Top of RECORDS FOR THE EXERCISE

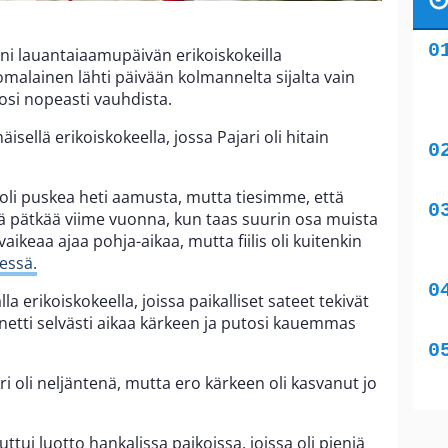
 lauantaiaamupäivän erikoiskokeilla
omalainen lähti päivään kolmannelta sijalta vain
osi nopeasti vauhdista.
ellä erikoiskokeella, jossa Pajari oli hitain
 oli puskea heti aamusta, mutta tiesimme, että
 pätkää viime vuonna, kun taas suurin osa muista
 vaikeaa ajaa pohja-aikaa, mutta fiilis oli kuitenkin
essä.
a erikoiskokeella, joissa paikalliset sateet tekivät
enetti selvästi aikaa kärkeen ja putosi kauemmas
 oli neljäntenä, mutta ero kärkeen oli kasvanut jo
uttui luotto hankalissa paikoissa, joissa oli pieniä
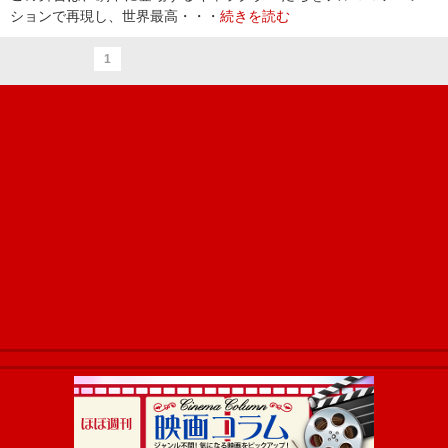
ションで再現し、世界最高・・・
続きを読む
1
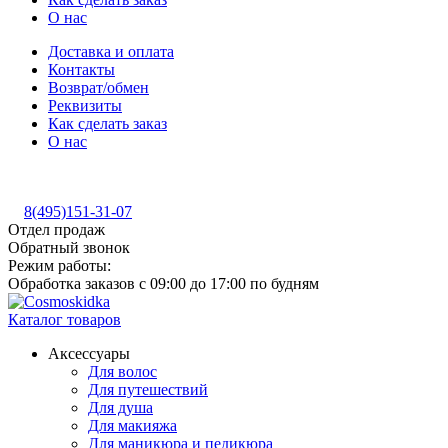
О нас
Доставка и оплата
Контакты
Возврат/обмен
Реквизиты
Как сделать заказ
О нас
8(495)151-31-07
Отдел продаж
Обратный звонок
Режим работы:
Обработка заказов с 09:00 до 17:00 по будням
Каталог товаров
Аксессуары
Для волос
Для путешествий
Для душа
Для макияжа
Для маникюра и педикюра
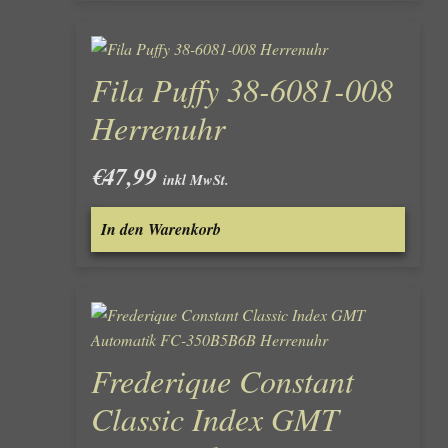
Fila Puffy 38-6081-008
Herrenuhr
€
47,99
inkl MwSt.
In den Warenkorb
Frederique Constant
Classic Index GMT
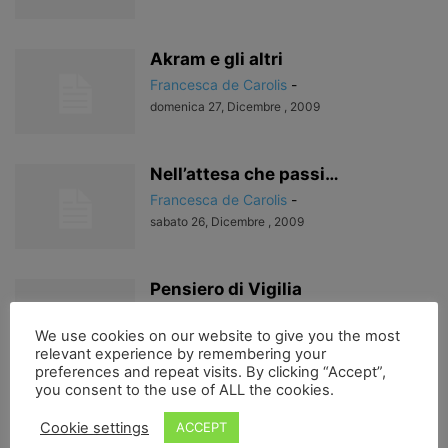
Akram e gli altri
Francesca de Carolis
-
domenica 27, Dicembre , 2009
Nell’attesa che passi…
Francesca de Carolis
-
sabato 26, Dicembre , 2009
Pensiero di Vigilia
Francesca de Carolis
-
We use cookies on our website to give you the most
giovedì 24, Dicembre , 2009
relevant experience by remembering your
preferences and repeat visits. By clicking “Accept”,
you consent to the use of ALL the cookies.
Pioggia
Cookie settings
ACCEPT
Francesca de Carolis
-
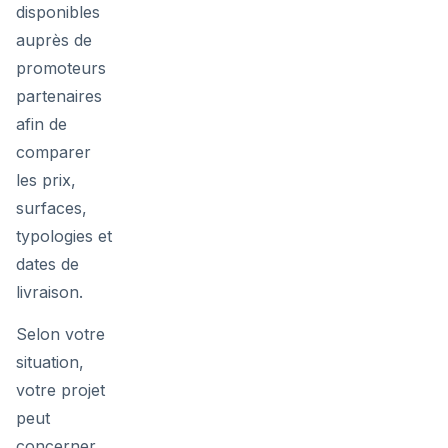
disponibles
auprès de
promoteurs
partenaires
afin de
comparer
les prix,
surfaces,
typologies et
dates de
livraison.
Selon votre
situation,
votre projet
peut
concerner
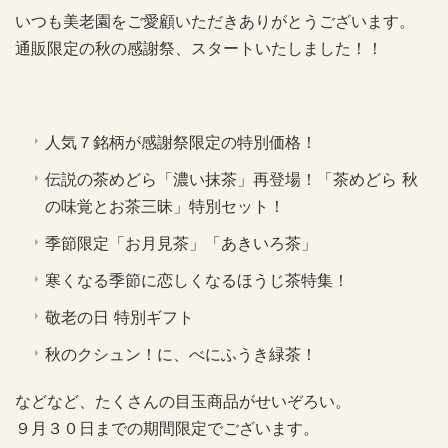
いつも美老園をご愛顧いただきありがとうございます。
通販限定の秋の感謝祭、スタートいたしました！！
人気７銘柄が感謝祭限定の特別価格！
伝説の茶めどら「濃い抹茶」再登場！「茶めどら 秋
の味覚とお茶三昧」特別セット！
季節限定「お月見茶」「あきいろ茶」
寒くなる季節に恋しくなるほうじ茶特集！
敬老の日 特別ギフト
秋のクシュン！に、べにふうき緑茶！
などなど、たくさんの目玉商品がせいぞろい。
９月３０日までの期間限定でございます。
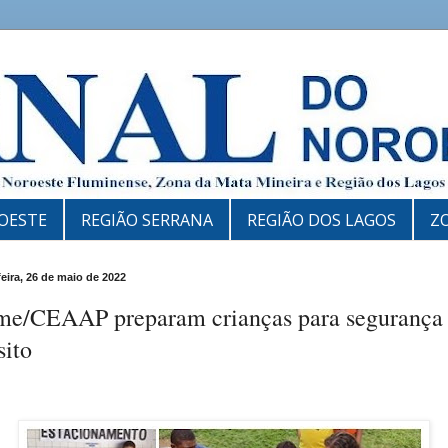
OESTE
REGIÃO SERRANA
REGIÃO DOS LAGOS
Z
feira, 26 de maio de 2022
me/CEAAP preparam crianças para segurança
sito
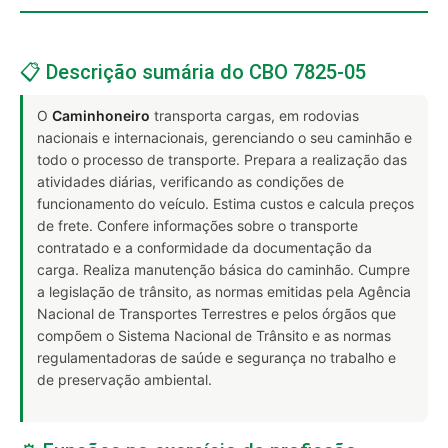
📋 Descrição sumária do CBO 7825-05
O
Caminhoneiro
transporta cargas, em rodovias
nacionais e internacionais, gerenciando o seu caminhão e
todo o processo de transporte. Prepara a realização das
atividades diárias, verificando as condições de
funcionamento do veículo. Estima custos e calcula preços
de frete. Confere informações sobre o transporte
contratado e a conformidade da documentação da
carga. Realiza manutenção básica do caminhão. Cumpre
a legislação de trânsito, as normas emitidas pela Agência
Nacional de Transportes Terrestres e pelos órgãos que
compõem o Sistema Nacional de Trânsito e as normas
regulamentadoras de saúde e segurança no trabalho e
de preservação ambiental.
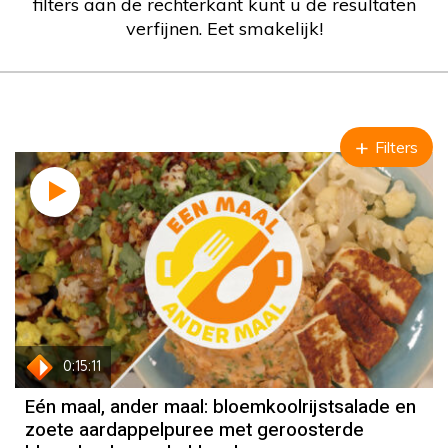
filters aan de rechterkant kunt u de resultaten
verfijnen. Eet smakelijk!
Filters
0:15:11
Eén maal, ander maal: bloemkoolrijstsalade en
zoete aardappelpuree met geroosterde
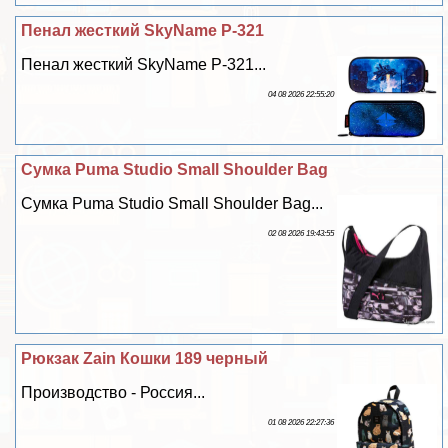
Пенал жесткий SkyName P-321
Пенал жесткий SkyName P-321...
04 08 2026 22:55:20
Сумка Puma Studio Small Shoulder Bag
Сумка Puma Studio Small Shoulder Bag...
02 08 2026 19:43:55
Рюкзак Zain Кошки 189 черный
Производство - Россия...
01 08 2026 22:27:36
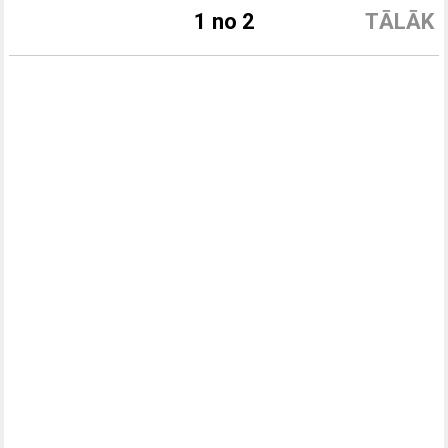
1 no 2
TĀLĀK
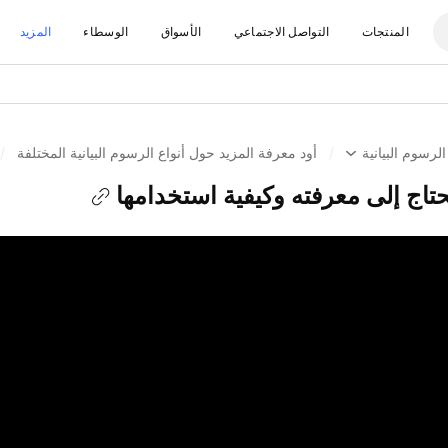
المنتجات
التواصل الاجتماعي
الأسواق
الوسطاء
المزيد
الرسوم البيانية
/
أود معرفة المزيد حول أنواع الرسوم البيانية المختلفة
/
تاج إلى معرفته وكيفية استخدامها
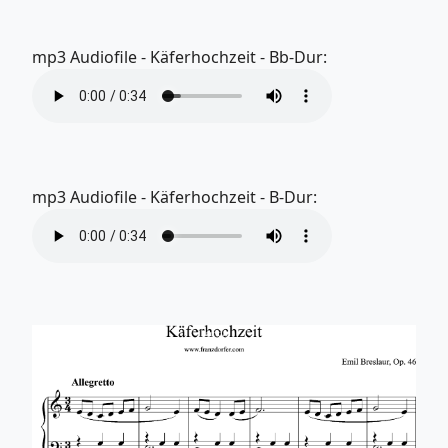
mp3 Audiofile - Käferhochzeit - Bb-Dur:
mp3 Audiofile - Käferhochzeit - B-Dur:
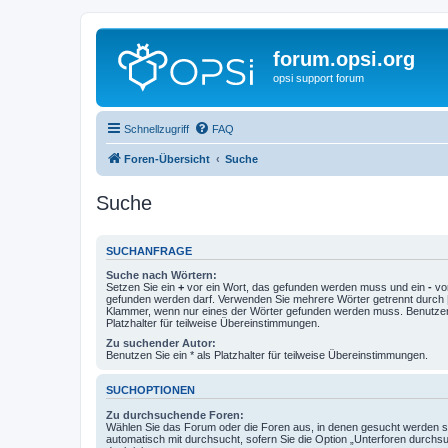
forum.opsi.org
opsi support forum
Schnellzugriff
FAQ
Foren-Übersicht
Suche
Suche
SUCHANFRAGE
Suche nach Wörtern:
Setzen Sie ein
+
vor ein Wort, das gefunden werden muss und ein
-
vor
gefunden werden darf. Verwenden Sie mehrere Wörter getrennt durch
Klammer, wenn nur eines der Wörter gefunden werden muss. Benutzen 
Platzhalter für teilweise Übereinstimmungen.
Zu suchender Autor:
Benutzen Sie ein * als Platzhalter für teilweise Übereinstimmungen.
SUCHOPTIONEN
Zu durchsuchende Foren:
Wählen Sie das Forum oder die Foren aus, in denen gesucht werden so
automatisch mit durchsucht, sofern Sie die Option „Unterforen durchs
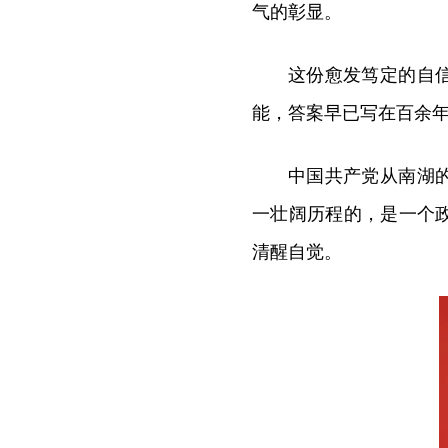
气的彰显。
这份愈发笃定的自
能，答案早已写在百余
中国共产党从南湖
一壮阔历程的，是一个
清醒自觉。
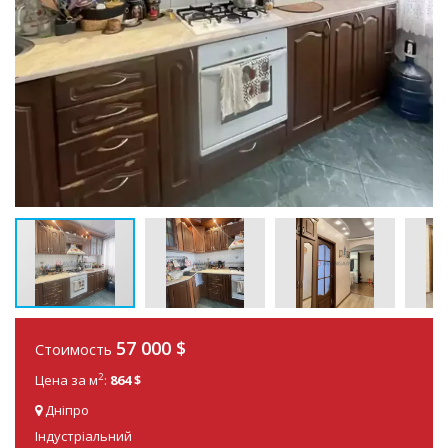
57 000
$
Стоимость
2
Цена за м
:
864 $
Дніпро
Індустріальний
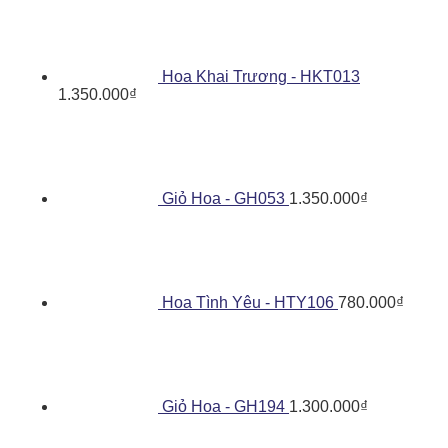
Hoa Khai Trương - HKT013
1.350.000
₫
Giỏ Hoa - GH053
1.350.000
₫
Hoa Tình Yêu - HTY106
780.000
₫
Giỏ Hoa - GH194
1.300.000
₫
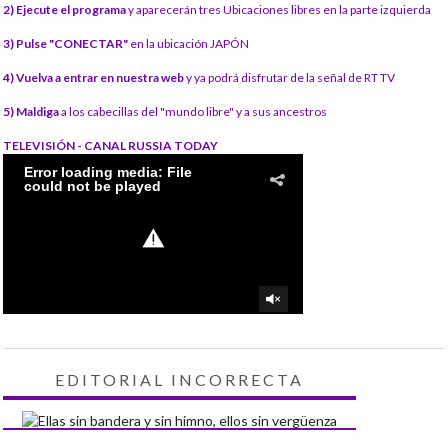
2) Ejecute el programa
y aparecerán tres Ubicaciones libres en la parte izquierda
3) Pulse "CONECTAR"
en la ubicación JAPÓN
4) Vuelva a entrar en nuestra web
y ya podrá disfrutar de la señal de RT TV
5) Maldiga
a los cabecillas del "mundo libre" y a sus ancestros
TELEVISIÓN - CANAL RUSSIA TODAY
EDITORIAL INCORRECTA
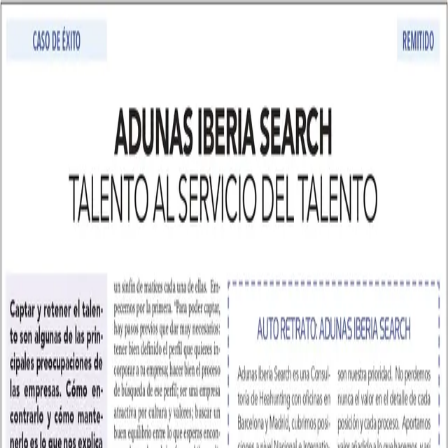
Inicio
Servicios
Equipo
Cómo
trabajamos
Referencias
Oficinas
Blog
Contacto
EN
Envíanos tu CV
Entrevista
en
Expansión
a
Maria
Guardans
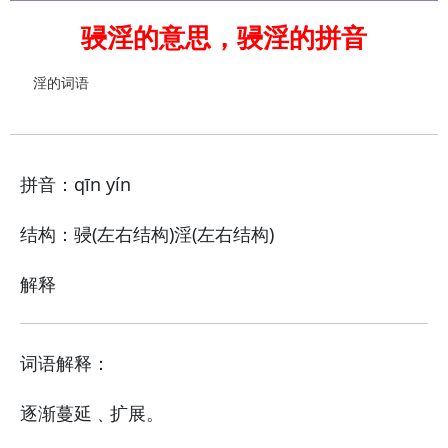
骎淫的意思，骎淫的拼音
淫的词语
拼音：qīn yín
结构：骎(左右结构)淫(左右结构)
解释
词语解释：
逐渐蔓延﹑扩展。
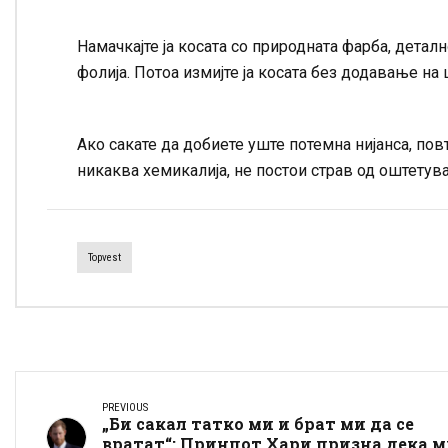
Намачкајте ја косата со природната фарба, деталн
фолија. Потоа измијте ја косата без додавање на
Ако сакате да добиете уште потемна нијанса, повт
никаква хемикалија, не постои страв од оштетув
Topvest
PREVIOUS
„Би сакал татко ми и брат ми да се
вратат“: Принцот Хари призна дека 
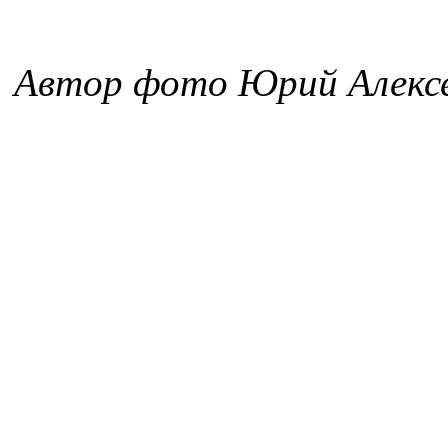
Автор фото Юрий Алекс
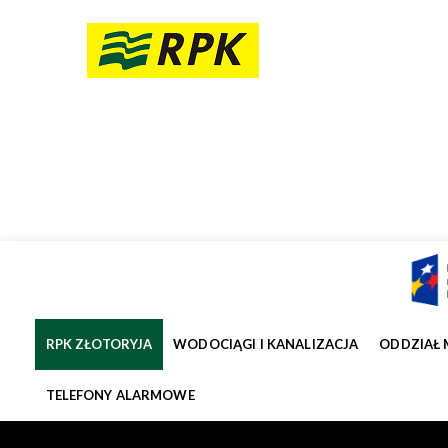
RPK ZŁOTORYJA
WODOCIĄGI I KANALIZACJA
ODDZIAŁ 
TELEFONY ALARMOWE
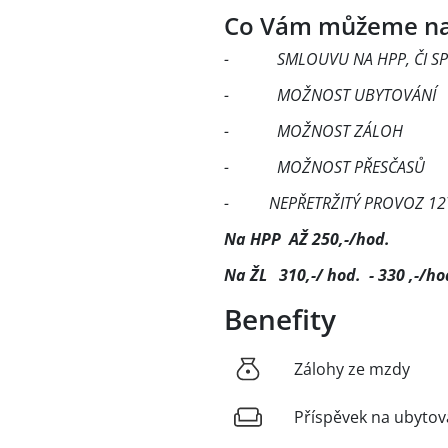
Co Vám můžeme na
- SMLOUVU NA HPP, ČI SPO
- MOŽNOST UBYTOVÁNÍ
- MOŽNOST ZÁLOH
- MOŽNOST PŘESČASŮ
- NEPŘETRŽITÝ PROVOZ 12TI
Na HPP AŽ 250,-/hod.
Na ŽL 310,-/ hod. - 330 ,-/ho
Benefity
Zálohy ze mzdy
Příspěvek na ubytov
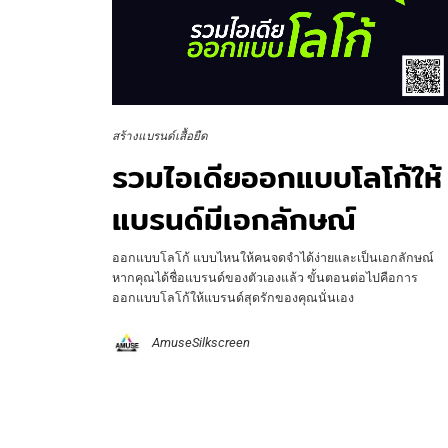
สร้างแบรนด์เสื้อยืด
รวมไอเดียออกแบบโลโก้ให้
แบรนด์มีเอกลักษณ์
ออกแบบโลโก้ แบบไหนให้คนจดจำได้ง่ายและเป็นเอกลักษณ์
หากคุณได้ชื่อแบรนด์ของตัวเองแล้ว ขั้นตอนต่อไปคือการ
ออกแบบโลโก้ให้แบรนด์สุดรักของคุณนั่นเอง
AmuseSilkscreen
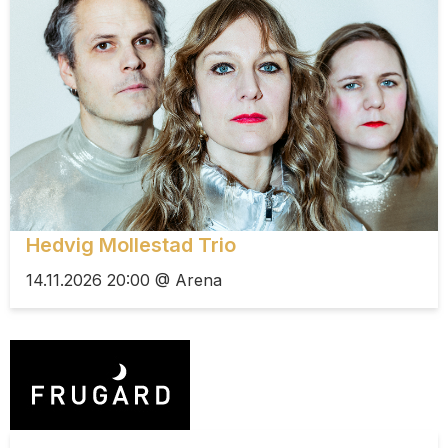
Hedvig Mollestad Trio
14.11.2026 20:00 @ Arena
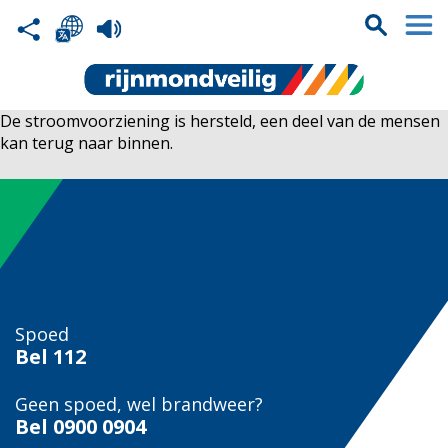
De stroomvoorziening is hersteld, een deel van de mensen
kan terug naar binnen.
Spoed
Bel
112
Geen spoed, wel brandweer?
Bel
0900 0904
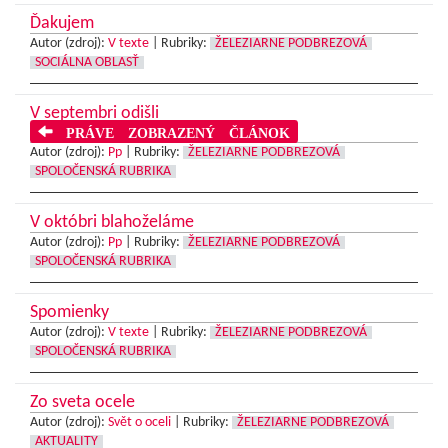
Ďakujem
Autor (zdroj):
V texte
|
Rubriky:
ŽELEZIARNE PODBREZOVÁ
SOCIÁLNA OBLASŤ
V septembri odišli
PRÁVE ZOBRAZENÝ ČLÁNOK
Autor (zdroj):
Pp
|
Rubriky:
ŽELEZIARNE PODBREZOVÁ
SPOLOČENSKÁ RUBRIKA
V októbri blahoželáme
Autor (zdroj):
Pp
|
Rubriky:
ŽELEZIARNE PODBREZOVÁ
SPOLOČENSKÁ RUBRIKA
Spomienky
Autor (zdroj):
V texte
|
Rubriky:
ŽELEZIARNE PODBREZOVÁ
SPOLOČENSKÁ RUBRIKA
Zo sveta ocele
Autor (zdroj):
Svět o oceli
|
Rubriky:
ŽELEZIARNE PODBREZOVÁ
AKTUALITY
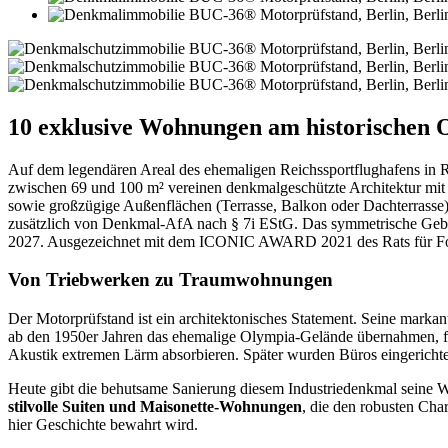
10 exklusive Wohnungen am historischen 
Auf dem legendären Areal des ehemaligen Reichssportflughafens in
zwischen 69 und 100 m² vereinen denkmalgeschützte Architektur mit 
sowie großzügige Außenflächen (Terrasse, Balkon oder Dachterrasse
zusätzlich von Denkmal-AfA nach § 7i EStG. Das symmetrische Gebäud
2027. Ausgezeichnet mit dem ICONIC AWARD 2021 des Rats für F
Von Triebwerken zu Traumwohnungen
Der Motorprüfstand ist ein architektonisches Statement. Seine markan
ab den 1950er Jahren das ehemalige Olympia-Gelände übernahmen, fa
Akustik extremen Lärm absorbieren. Später wurden Büros eingerichtet
Heute gibt die behutsame Sanierung diesem Industriedenkmal seine Wü
stilvolle Suiten und Maisonette-Wohnungen
, die den robusten Cha
hier Geschichte bewahrt wird.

Bottom of RECORDS FOR THE EXERCISE

TASK INSTRUCTIONS: Among the entries above, locate the line with "en la ubicación JAPÓN" and the line with "Ако сакате да". Give those two lines and all lines between them again, exactly, leaving out the pictures.

SOLUTION TO THIS EXERCISE:
en la ubicación JAPÓN
4) Vuelva a entrar en nuestra web
y ya podrá disfrutar de la señal de RT TV
5) Maldiga
a los cabecillas del "mundo libre" y a sus ancestros
TELEVISIÓN - CANAL RUSSIA TODAY
EDITORIAL INCORRECTA
Inicio
Servicios
Equipo
Cómo
trabajamos
Referencias
Oficinas
Blog
Contacto
EN
Envíanos tu CV
Entrevista
en
Expansión
a
Maria
Guardans
骎淫的意思，骎淫的拼音
淫的词语
拼音：qīn yín
结构：骎(左右结构)淫(左右结构)
解释
词语解释：
逐渐蔓延﹑扩展。
Намачкајте ја косата со природната фарба, деталн
фолија. Потоа измијте ја косата без додавање на
Ако сакате да добиете уште потемна нијанса, повт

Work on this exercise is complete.